(Exercise data begins)
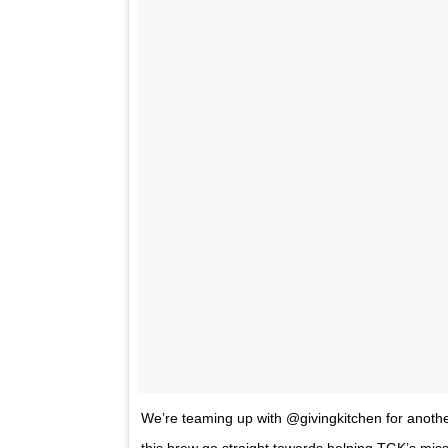
We’re teaming up with @givingkitchen for anothe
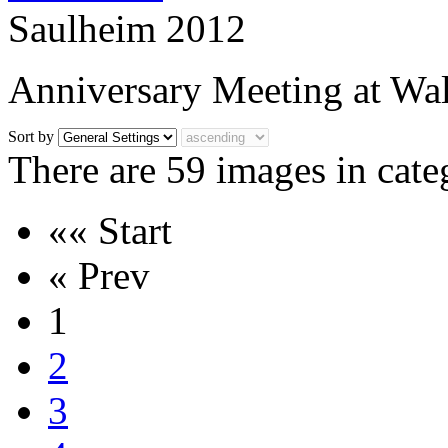
Saulheim 2012
Anniversary Meeting at Wal
Sort by
There are 59 images in cate
«« Start
« Prev
1
2
3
(Exercise data ends)
Exercise brief
Write out the listing above exactly as it stands, pictures excluded.

Solved problem
We’re teaming up with @givingkitchen for anothe
Saulheim 2012
Anniversary Meeting at Wal
Sort by
There are 59 images in cate
«« Start
« Prev
1
2
3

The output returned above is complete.